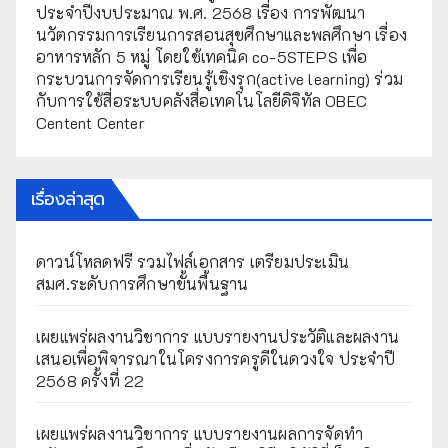
ประจำปีงบประมาณ พ.ศ. 2568 เรื่อง การพัฒนา
นวัตกรรมการเรียนการสอนสุขศึกษาและพลศึกษา เรื่อง
อาหารหลัก 5 หมู่ โดยใช้เทคนิค co-5STEPS เพื่อ
กระบวนการจัดการเรียนรู้เชิงรุก(active learning) ร่วม
กับการใช้สื่อระบบคลังสื่อเทคโนโลยีดิจิทัล OBEC
Centent Center
เรื่องล่าสุด
ดาวน์โหลดฟรี รวมไฟล์เอกสาร เตรียมประเมิน
สมศ.ระดับการศึกษาขั้นพื้นฐาน
เผยแพร่ผลงานวิชาการ แบบรายงานประวัติและผลงาน
เสนอเพื่อพิจารณาในโครงการครูดีในดวงใจ ประจำปี
2568 ครั้งที่ 22
เผยแพร่ผลงานวิชาการ แบบรายงานผลการจัดทำ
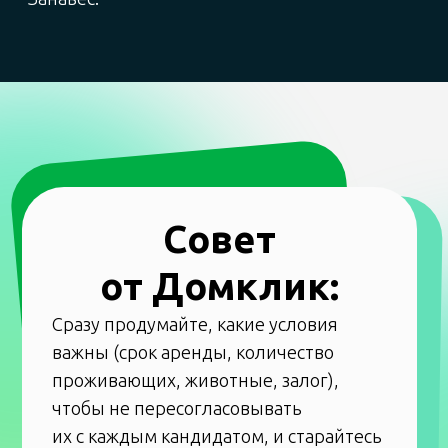
Мы очень срочно искали квартиру на два
месяца: надо было вселиться буквально
на следующий день. Никаких сервисов тогда
не знали, поэтому действовали вслепую —
по знакомым. И так получилось, что толком
не оценили ничего, кроме транспортной
доступности.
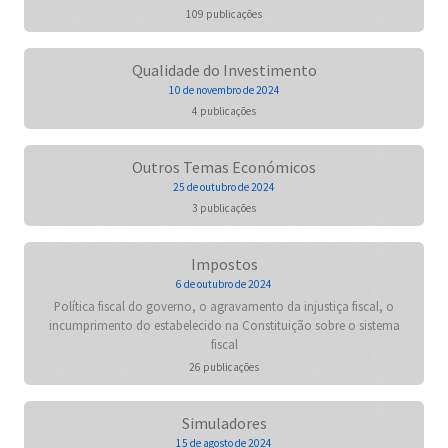
109 publicações
Qualidade do Investimento
10 de novembro de 2024
4 publicações
Outros Temas Económicos
25 de outubro de 2024
3 publicações
Impostos
6 de outubro de 2024
Política fiscal do governo, o agravamento da injustiça fiscal, o
incumprimento do estabelecido na Constituição sobre o sistema
fiscal
26 publicações
Simuladores
15 de agosto de 2024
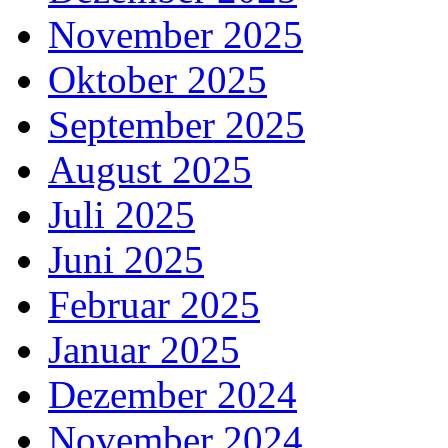
November 2025
Oktober 2025
September 2025
August 2025
Juli 2025
Juni 2025
Februar 2025
Januar 2025
Dezember 2024
November 2024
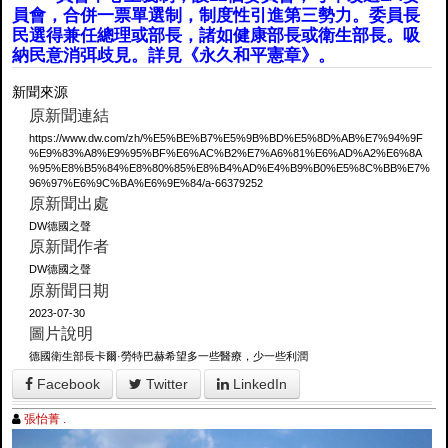
員會，合併一票單選制，制度性引進第三勢力。委員長
民選得兼任總理或部長，諸如健康部長或衛生部長。吸
納民意消弭歧見。詳見《永久和平憲章》。
新聞來源
原新聞連結
https://www.dw.com/zh/%E5%BE%B7%E5%9B%BD%E5%8D%AB%E7%94%9F
%E9%83%A8%E9%95%BF%E6%AC%B2%E7%A6%81%E6%AD%A2%E6%8A
%95%E8%B5%84%E8%80%85%E8%B4%AD%E4%B9%B0%E5%8C%BB%E7%
96%97%E6%9C%BA%E6%9E%84/a-66379252
原新聞出處
DW德國之聲
原新聞作者
DW德國之聲
原新聞日期
2023-07-30
圖片說明
德國衛生部長卡爾·勞特巴赫希望多一些醫療，少一些利潤
Facebook
Twitter
LinkedIn
張怡菁 .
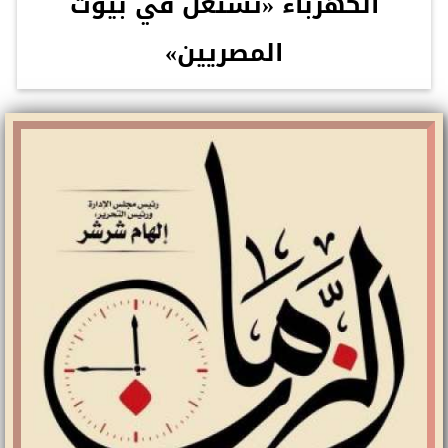
الكهرباء «تشتعل في بيوت
المصريين»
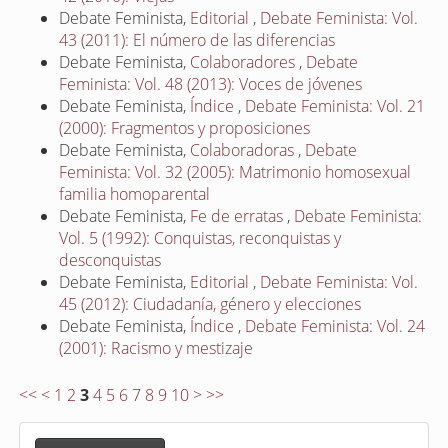
Debate Feminista,
Editorial
,
Debate Feminista: Vol.
43 (2011): El número de las diferencias
Debate Feminista,
Colaboradores
,
Debate
Feminista: Vol. 48 (2013): Voces de jóvenes
Debate Feminista,
Índice
,
Debate Feminista: Vol. 21
(2000): Fragmentos y proposiciones
Debate Feminista,
Colaboradoras
,
Debate
Feminista: Vol. 32 (2005): Matrimonio homosexual
familia homoparental
Debate Feminista,
Fe de erratas
,
Debate Feminista:
Vol. 5 (1992): Conquistas, reconquistas y
desconquistas
Debate Feminista,
Editorial
,
Debate Feminista: Vol.
45 (2012): Ciudadanía, género y elecciones
Debate Feminista,
Índice
,
Debate Feminista: Vol. 24
(2001): Racismo y mestizaje
<<
<
1
2
3
4
5
6
7
8
9
10
>
>>
E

§

### Task statement:
Copy all lines from the material that include "outubro".

### Solution to this task:
25 de outubro de 2024
6 de outubro de 2024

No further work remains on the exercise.